_Task instructions:_ Show every line from the data below that includes "Bookkeeping".

_Saved data entries:_
──────────

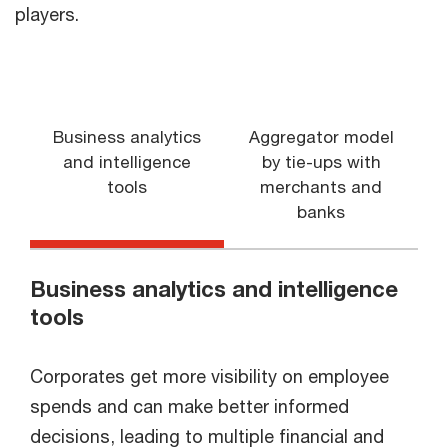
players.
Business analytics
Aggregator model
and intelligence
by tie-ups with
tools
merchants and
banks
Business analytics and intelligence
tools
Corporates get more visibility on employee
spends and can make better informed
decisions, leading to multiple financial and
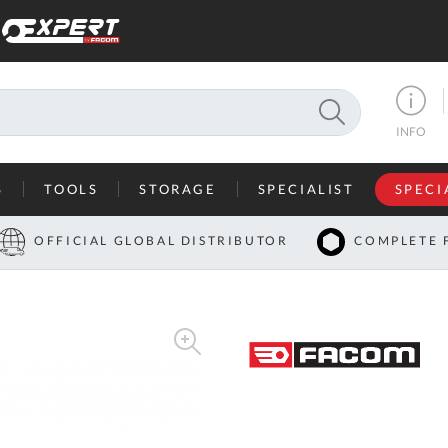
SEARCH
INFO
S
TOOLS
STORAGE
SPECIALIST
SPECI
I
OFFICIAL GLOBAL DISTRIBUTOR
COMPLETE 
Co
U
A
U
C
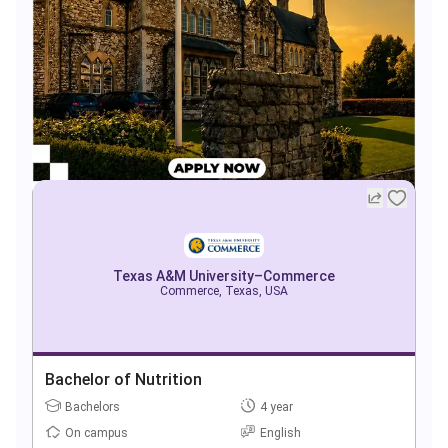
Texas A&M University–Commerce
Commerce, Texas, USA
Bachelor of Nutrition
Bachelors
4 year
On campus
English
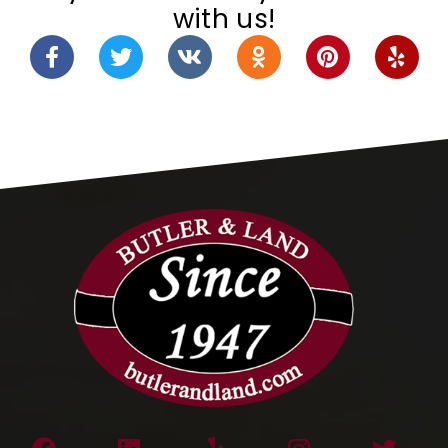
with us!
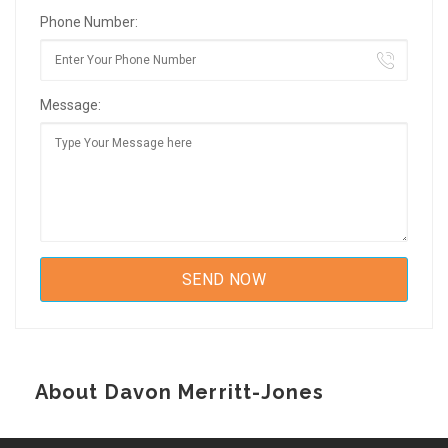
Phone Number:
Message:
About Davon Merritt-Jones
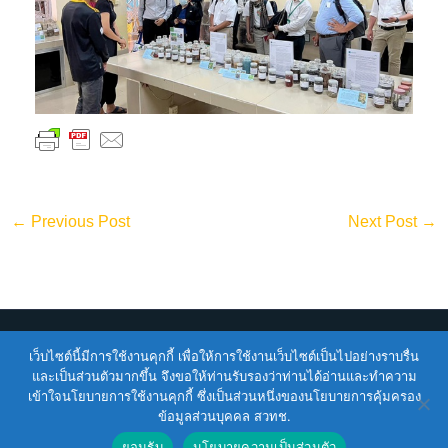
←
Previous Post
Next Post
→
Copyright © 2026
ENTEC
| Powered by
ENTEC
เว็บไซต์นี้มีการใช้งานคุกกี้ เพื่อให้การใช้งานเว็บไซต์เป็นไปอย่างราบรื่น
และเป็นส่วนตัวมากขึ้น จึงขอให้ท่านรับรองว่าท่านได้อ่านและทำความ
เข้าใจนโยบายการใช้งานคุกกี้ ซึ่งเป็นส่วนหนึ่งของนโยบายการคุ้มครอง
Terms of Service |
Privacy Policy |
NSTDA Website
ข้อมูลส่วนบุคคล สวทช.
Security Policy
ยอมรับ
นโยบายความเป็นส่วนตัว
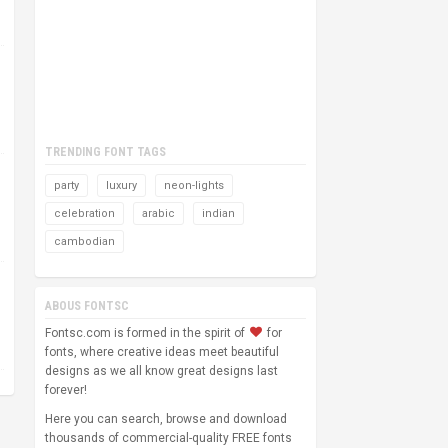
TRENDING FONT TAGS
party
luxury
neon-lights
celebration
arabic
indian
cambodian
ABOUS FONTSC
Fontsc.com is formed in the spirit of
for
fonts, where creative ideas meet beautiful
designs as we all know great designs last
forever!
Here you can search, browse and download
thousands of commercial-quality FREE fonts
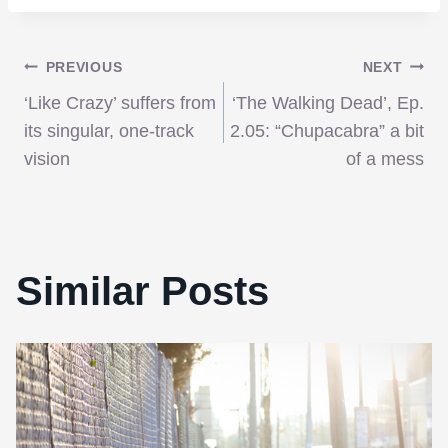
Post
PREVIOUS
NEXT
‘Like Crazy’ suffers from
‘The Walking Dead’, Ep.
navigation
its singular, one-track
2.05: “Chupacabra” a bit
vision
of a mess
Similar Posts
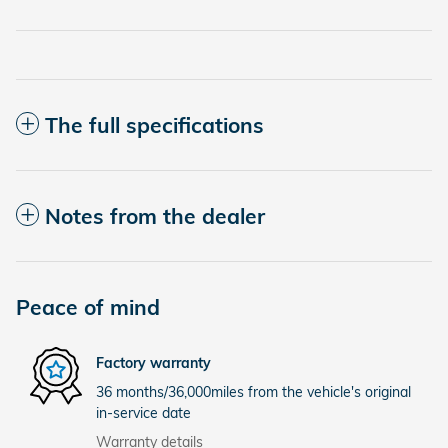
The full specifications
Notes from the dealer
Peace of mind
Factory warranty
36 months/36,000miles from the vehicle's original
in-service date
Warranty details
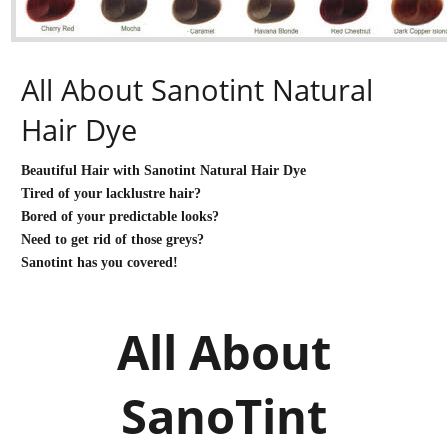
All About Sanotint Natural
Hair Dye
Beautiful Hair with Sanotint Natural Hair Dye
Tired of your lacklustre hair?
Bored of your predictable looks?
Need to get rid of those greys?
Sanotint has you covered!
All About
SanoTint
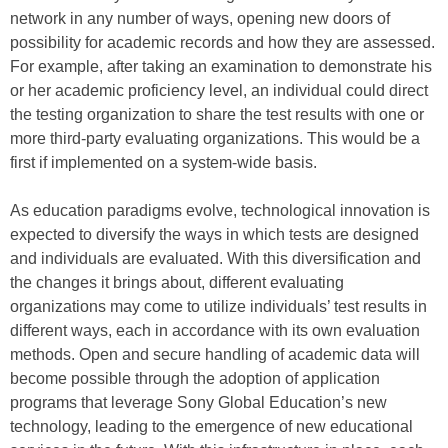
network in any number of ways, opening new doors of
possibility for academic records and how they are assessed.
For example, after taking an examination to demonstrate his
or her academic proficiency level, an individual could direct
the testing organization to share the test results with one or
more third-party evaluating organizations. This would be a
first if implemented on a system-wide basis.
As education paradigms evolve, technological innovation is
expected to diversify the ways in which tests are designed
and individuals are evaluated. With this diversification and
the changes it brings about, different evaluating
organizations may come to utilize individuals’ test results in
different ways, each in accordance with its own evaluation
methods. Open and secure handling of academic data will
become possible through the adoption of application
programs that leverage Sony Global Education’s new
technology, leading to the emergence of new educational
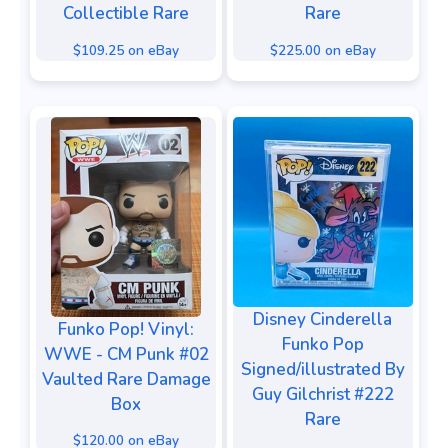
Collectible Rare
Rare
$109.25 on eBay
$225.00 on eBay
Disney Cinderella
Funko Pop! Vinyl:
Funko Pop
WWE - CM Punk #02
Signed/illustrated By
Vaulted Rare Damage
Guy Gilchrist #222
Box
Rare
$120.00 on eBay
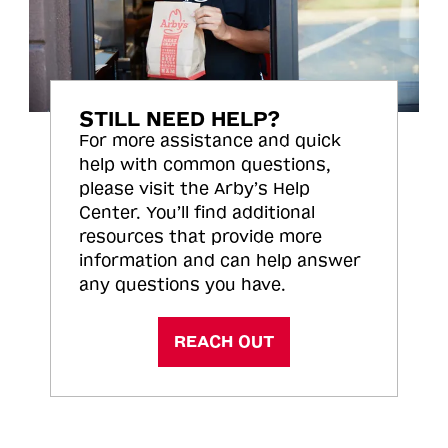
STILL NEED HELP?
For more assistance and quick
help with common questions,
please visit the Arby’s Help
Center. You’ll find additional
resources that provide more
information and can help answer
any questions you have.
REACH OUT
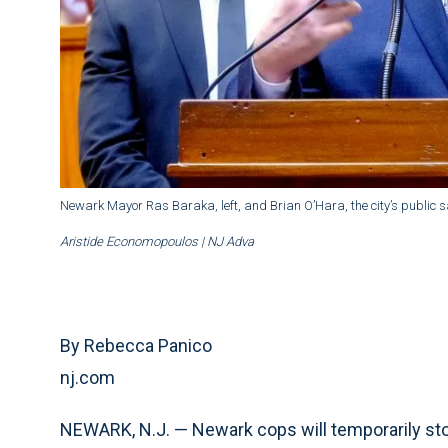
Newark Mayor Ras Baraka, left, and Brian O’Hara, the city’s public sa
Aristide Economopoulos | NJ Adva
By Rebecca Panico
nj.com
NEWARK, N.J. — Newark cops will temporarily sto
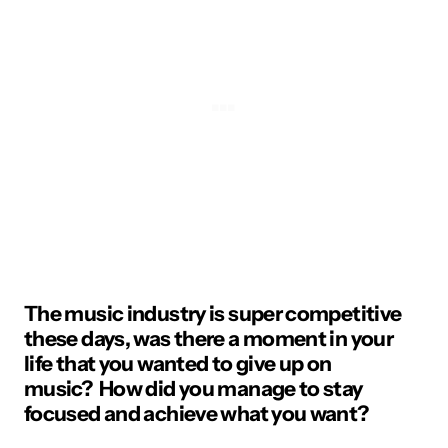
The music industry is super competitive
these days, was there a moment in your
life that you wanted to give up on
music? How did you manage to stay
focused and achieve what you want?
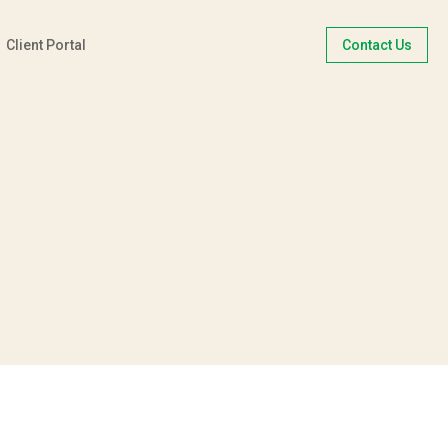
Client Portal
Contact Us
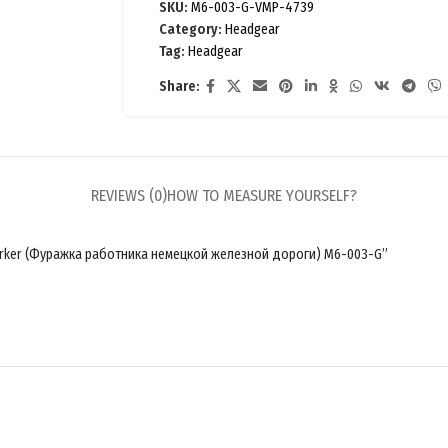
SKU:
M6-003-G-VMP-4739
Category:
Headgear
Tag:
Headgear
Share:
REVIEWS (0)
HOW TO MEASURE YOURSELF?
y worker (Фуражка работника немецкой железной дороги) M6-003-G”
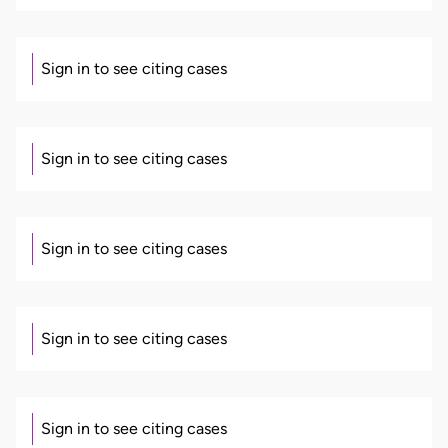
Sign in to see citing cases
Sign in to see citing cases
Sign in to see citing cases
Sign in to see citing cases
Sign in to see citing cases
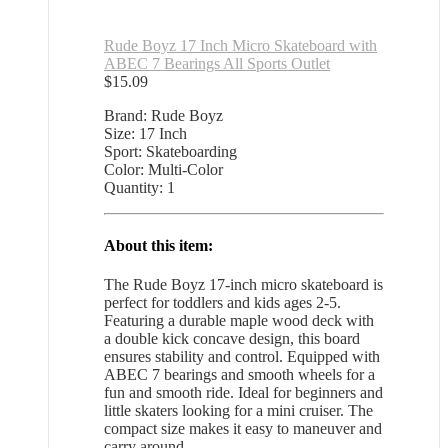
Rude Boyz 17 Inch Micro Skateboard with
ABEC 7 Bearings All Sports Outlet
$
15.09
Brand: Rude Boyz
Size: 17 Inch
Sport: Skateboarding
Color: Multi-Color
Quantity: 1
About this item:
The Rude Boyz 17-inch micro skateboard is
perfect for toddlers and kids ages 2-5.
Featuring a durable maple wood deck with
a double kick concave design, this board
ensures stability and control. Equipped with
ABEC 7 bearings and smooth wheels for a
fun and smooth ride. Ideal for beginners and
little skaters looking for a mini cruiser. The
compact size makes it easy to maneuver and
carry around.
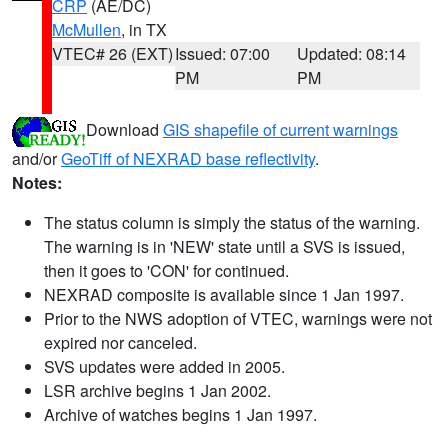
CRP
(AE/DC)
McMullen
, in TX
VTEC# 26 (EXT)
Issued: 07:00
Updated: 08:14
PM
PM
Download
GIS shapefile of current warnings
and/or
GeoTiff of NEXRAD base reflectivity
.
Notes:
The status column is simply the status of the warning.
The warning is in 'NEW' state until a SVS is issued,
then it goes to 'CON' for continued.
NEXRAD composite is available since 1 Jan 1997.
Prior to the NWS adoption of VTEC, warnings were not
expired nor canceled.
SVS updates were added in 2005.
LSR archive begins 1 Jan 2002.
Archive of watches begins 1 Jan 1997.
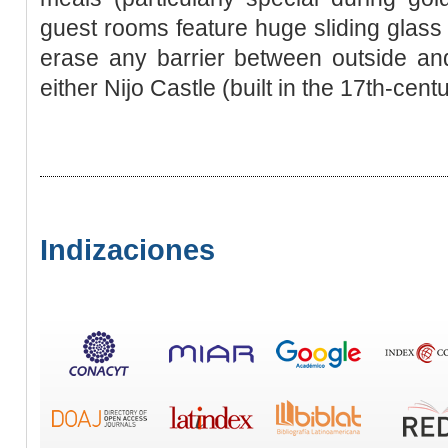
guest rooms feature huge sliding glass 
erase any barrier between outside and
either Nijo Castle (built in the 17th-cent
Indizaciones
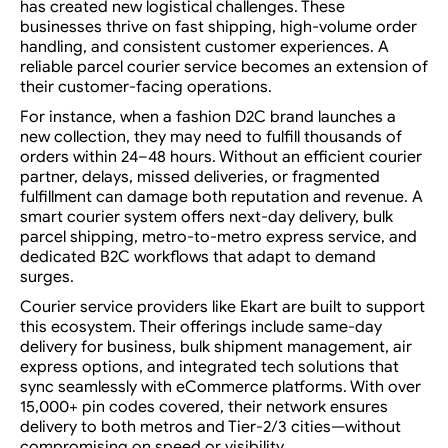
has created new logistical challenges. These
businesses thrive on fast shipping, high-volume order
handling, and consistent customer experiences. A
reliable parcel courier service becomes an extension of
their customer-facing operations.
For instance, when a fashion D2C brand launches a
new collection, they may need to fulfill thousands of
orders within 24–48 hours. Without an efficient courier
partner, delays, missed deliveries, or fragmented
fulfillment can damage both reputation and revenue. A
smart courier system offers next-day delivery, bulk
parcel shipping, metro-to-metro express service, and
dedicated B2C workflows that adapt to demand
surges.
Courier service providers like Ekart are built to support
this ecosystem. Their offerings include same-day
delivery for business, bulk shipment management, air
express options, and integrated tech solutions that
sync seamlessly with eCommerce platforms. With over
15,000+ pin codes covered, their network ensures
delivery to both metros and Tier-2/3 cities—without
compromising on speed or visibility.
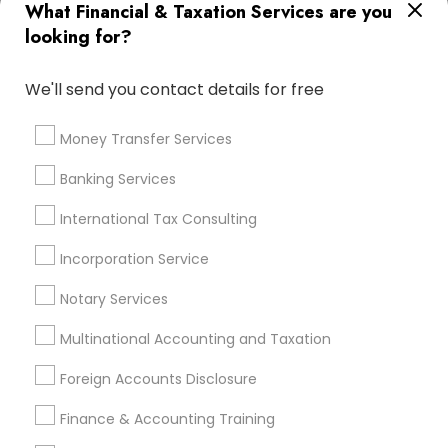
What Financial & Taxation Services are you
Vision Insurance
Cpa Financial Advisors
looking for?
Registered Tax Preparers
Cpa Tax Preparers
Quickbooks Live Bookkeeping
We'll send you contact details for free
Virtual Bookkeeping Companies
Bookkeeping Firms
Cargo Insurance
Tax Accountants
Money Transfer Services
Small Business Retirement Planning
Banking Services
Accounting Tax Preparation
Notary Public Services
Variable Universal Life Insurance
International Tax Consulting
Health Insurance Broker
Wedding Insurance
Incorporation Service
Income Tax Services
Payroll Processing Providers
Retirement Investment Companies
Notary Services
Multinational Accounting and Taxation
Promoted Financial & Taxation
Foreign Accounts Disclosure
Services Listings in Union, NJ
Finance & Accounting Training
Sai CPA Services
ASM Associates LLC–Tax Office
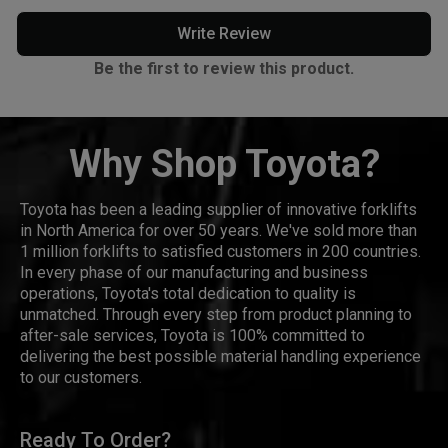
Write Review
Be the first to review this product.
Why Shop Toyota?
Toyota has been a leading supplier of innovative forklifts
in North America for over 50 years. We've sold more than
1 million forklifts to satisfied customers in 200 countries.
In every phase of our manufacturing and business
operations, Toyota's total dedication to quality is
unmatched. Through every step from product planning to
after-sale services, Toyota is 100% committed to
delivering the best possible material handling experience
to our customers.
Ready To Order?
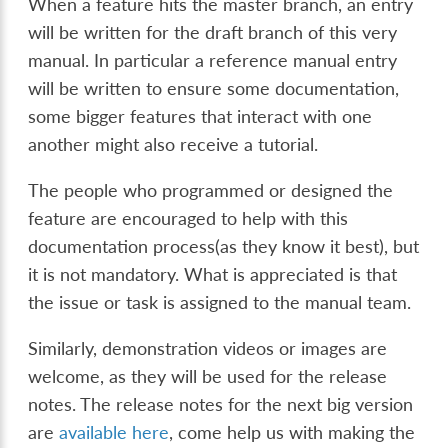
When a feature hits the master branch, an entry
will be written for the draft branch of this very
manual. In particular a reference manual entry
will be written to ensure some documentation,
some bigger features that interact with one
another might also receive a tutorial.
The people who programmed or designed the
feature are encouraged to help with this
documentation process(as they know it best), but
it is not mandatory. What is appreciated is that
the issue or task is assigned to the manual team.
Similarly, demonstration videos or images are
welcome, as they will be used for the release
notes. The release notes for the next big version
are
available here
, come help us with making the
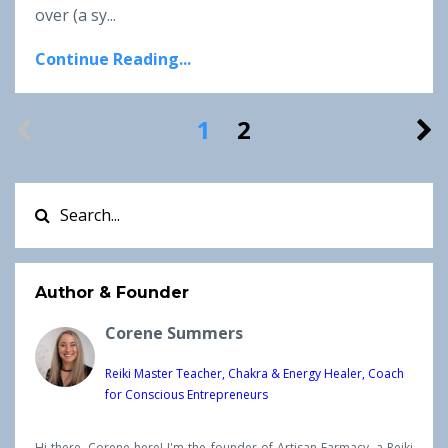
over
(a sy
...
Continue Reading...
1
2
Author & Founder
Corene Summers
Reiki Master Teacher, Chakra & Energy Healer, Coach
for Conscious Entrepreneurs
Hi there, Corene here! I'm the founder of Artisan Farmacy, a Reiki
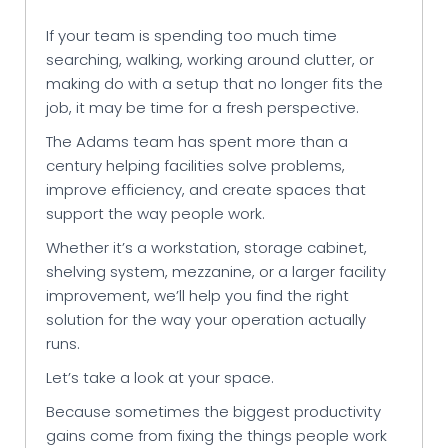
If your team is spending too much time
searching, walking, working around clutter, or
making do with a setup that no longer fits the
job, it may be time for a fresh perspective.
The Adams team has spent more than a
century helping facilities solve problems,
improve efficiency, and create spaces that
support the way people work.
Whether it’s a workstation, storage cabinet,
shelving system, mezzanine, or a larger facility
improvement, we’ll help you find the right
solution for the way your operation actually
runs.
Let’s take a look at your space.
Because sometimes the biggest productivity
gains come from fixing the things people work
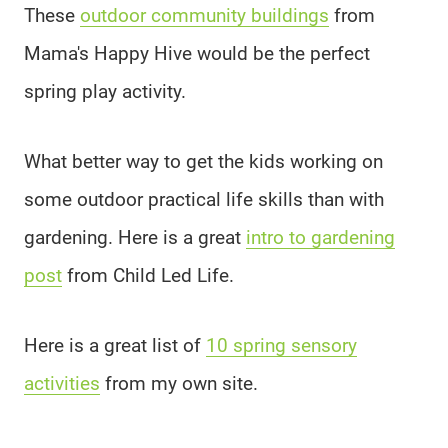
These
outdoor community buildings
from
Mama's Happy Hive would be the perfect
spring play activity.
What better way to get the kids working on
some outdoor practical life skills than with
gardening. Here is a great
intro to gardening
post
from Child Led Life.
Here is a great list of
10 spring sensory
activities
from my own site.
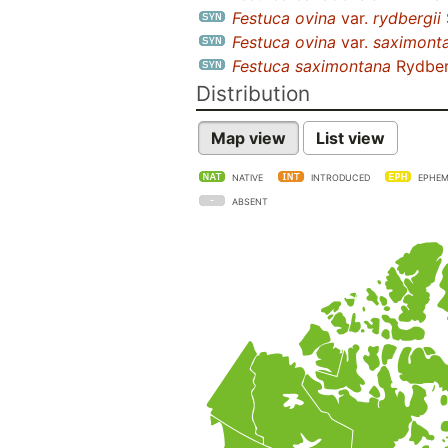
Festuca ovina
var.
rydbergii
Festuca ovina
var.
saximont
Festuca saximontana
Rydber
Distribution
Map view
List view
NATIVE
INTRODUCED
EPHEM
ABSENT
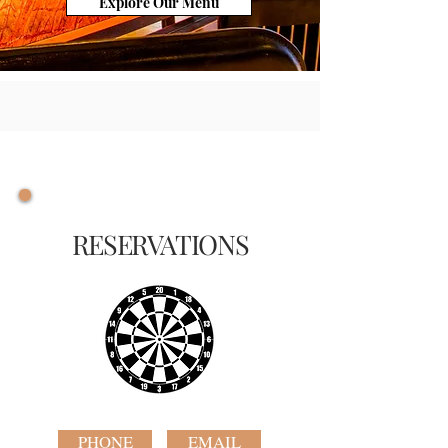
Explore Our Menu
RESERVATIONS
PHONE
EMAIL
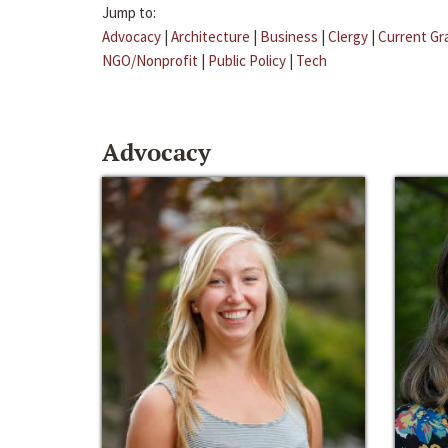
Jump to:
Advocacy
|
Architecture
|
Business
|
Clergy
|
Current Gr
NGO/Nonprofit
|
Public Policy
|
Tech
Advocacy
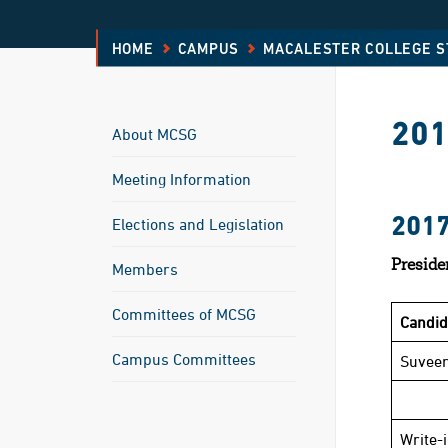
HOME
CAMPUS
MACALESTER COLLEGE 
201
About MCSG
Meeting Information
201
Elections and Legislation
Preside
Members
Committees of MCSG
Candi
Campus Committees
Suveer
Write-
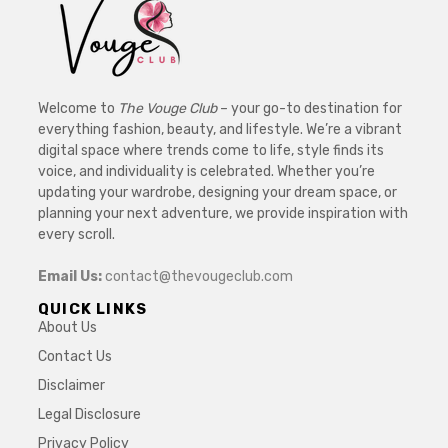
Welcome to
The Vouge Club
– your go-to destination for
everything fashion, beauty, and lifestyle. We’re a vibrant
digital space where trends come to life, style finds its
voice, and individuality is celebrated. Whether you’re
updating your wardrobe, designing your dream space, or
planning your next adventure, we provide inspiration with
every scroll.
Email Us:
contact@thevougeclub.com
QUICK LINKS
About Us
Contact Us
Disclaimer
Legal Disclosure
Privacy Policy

──────────

_Output of the task:_
Quickbooks Live Bookkeeping
Virtual Bookkeeping Companies
Bookkeeping Firms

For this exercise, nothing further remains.